Cutting Edge: Influenza-Induced CD11alo Airway CD103+ Tissue Resident Memory T Cells Exhibit Compromised IFN-γ Production after In Vivo TCR Stimulation

Abstract

Abstract Although tissue resident memory T cells (TRM) in the lung confer robust protection against secondary influenza infection, their in vivo production of IFN-γ is unknown. In this study, using a mouse model, we evaluated production of IFN-γ by influenza-induced TRM (defined as CD103+) that localize to the airways or lung parenchyma. Airway TRM consist of both CD11ahi and CD11alo populations, with low CD11a expression signifying prolonged airway residence.
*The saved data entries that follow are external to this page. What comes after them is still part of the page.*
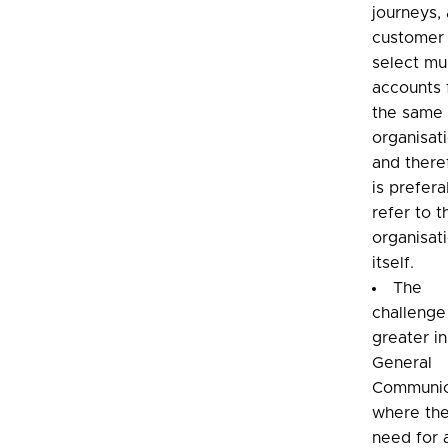
journeys, 
customer
select mul
accounts
the same
organisat
and there
is prefera
refer to t
organisat
itself.
The
challenge
greater in
General
Communic
where the
need for 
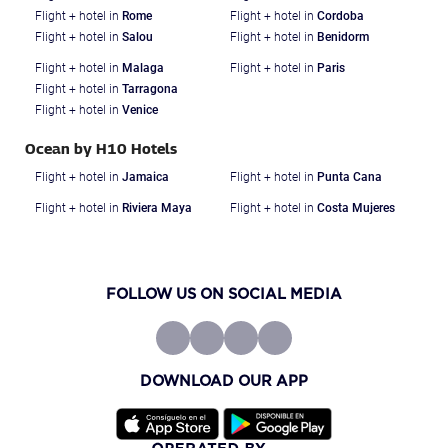
Flight + hotel in
Rome
Flight + hotel in
Cordoba
Flight + hotel in
Salou
Flight + hotel in
Benidorm
Flight + hotel in
Malaga
Flight + hotel in
Paris
Flight + hotel in
Tarragona
Flight + hotel in
Venice
Ocean by H10 Hotels
Flight + hotel in
Jamaica
Flight + hotel in
Punta Cana
Flight + hotel in
Riviera Maya
Flight + hotel in
Costa Mujeres
FOLLOW US ON SOCIAL MEDIA
DOWNLOAD OUR APP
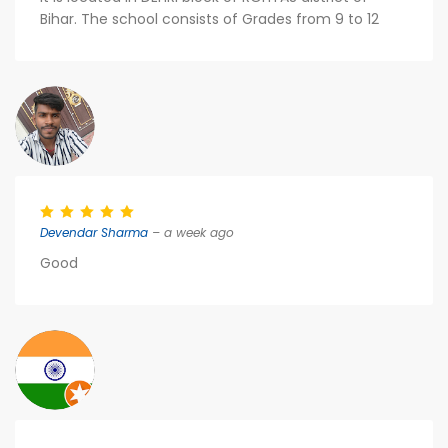
Bihar. The school consists of Grades from 9 to 12
Devendar Sharma
– a week ago
Good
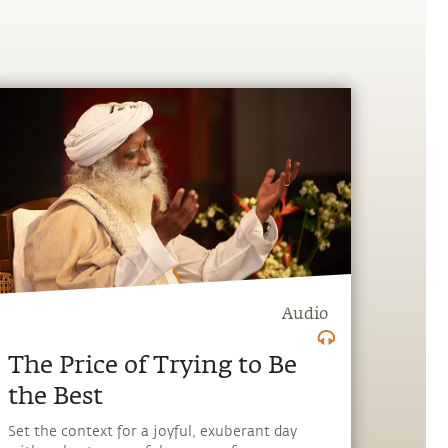
Audio
The Price of Trying to Be
the Best
Set the context for a joyful, exuberant day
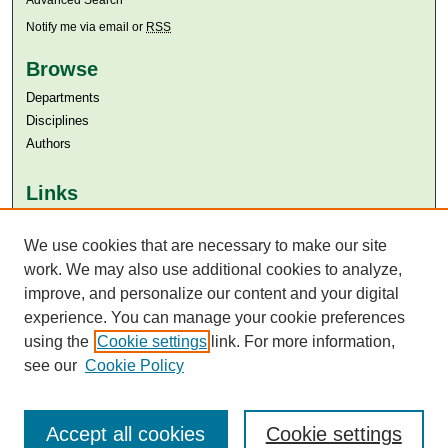
Advanced Search
Notify me via email or
RSS
Browse
Departments
Disciplines
Authors
Links
Aga Khan University
We use cookies that are necessary to make our site
Aga Khan University Libraries
SAFARI (AKU Libraries’ Catalogue)
work. We may also use additional cookies to analyze,
improve, and personalize our content and your digital
experience. You can manage your cookie preferences
using the
Cookie settings
link. For more information,
see our
Cookie Policy
Accept all cookies
Cookie settings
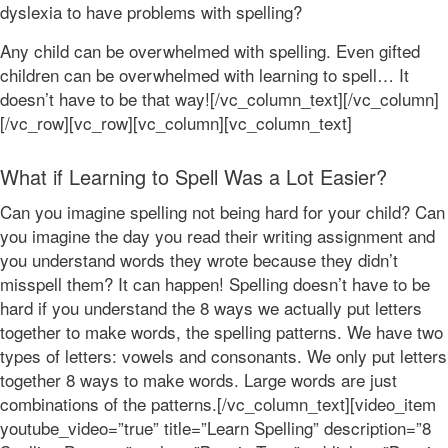
dyslexia to have problems with spelling?
Any child can be overwhelmed with spelling. Even gifted
children can be overwhelmed with learning to spell… It
doesn’t have to be that way![/vc_column_text][/vc_column]
[/vc_row][vc_row][vc_column][vc_column_text]
What if Learning to Spell Was a Lot Easier?
Can you imagine spelling not being hard for your child? Can
you imagine the day you read their writing assignment and
you understand words they wrote because they didn’t
misspell them? It can happen! Spelling doesn’t have to be
hard if you understand the 8 ways we actually put letters
together to make words, the spelling patterns. We have two
types of letters: vowels and consonants. We only put letters
together 8 ways to make words. Large words are just
combinations of the patterns.[/vc_column_text][video_item
youtube_video=”true” title=”Learn Spelling” description=”8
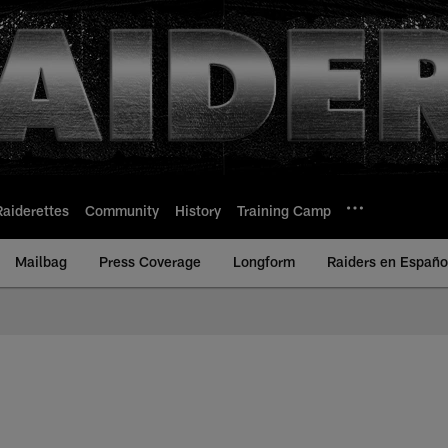
Raiderettes
Community
History
Training Camp
Mailbag
Press Coverage
Longform
Raiders en Españo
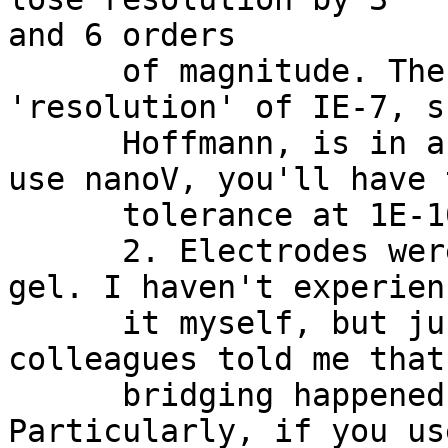
and 6 orders

      of magnitude. The ICA's empirical 
'resolution' of IE-7, s
      Hoffmann, is in an absolute sense. If you 
use nanoV, you'll have 
      tolerance at 1E-10, I predict.

      2. Electrodes were bridged by conductive 
gel. I haven't experienc
      it myself, but just 15 min ago one of my 
colleagues told me that
      bridging happened in one of the projects. 
Particularly, if you use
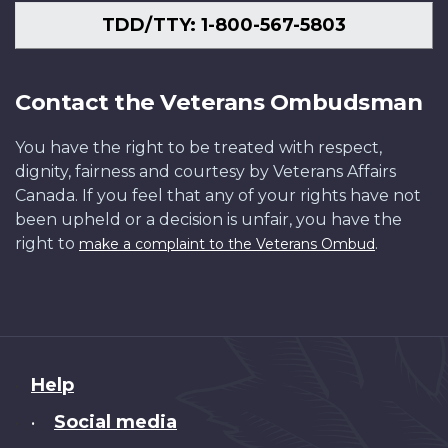
TDD/TTY: 1-800-567-5803
Contact the Veterans Ombudsman
You have the right to be treated with respect,
dignity, fairness and courtesy by Veterans Affairs
Canada. If you feel that any of your rights have not
been upheld or a decision is unfair, you have the
right to
.
make a complaint to the Veterans Ombud
About
Help
this
Social media
•
site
In vitro, high-dose peptide stimulation evoked IFN-γ from most CD11ahi airway and parenchymal TRM, whereas most CD11alo airway TRM did not produce IFN-γ. In vivo production of IFN-γ was clearly detectable in CD11ahi airway and parenchymal TRM but essentially absent in CD11alo airway TRM, irrespective of airway-instilled peptide concentration or influenza reinfection. The majority of IFN-γ–producing airway TRM in vivo were CD11ahi, suggesting recent airway entry. These results question the contribution of long-term CD11alo airway TRM to influenza immunity and reinforce the importance of defining TRM tissue compartment–specific contributions to protective immunity.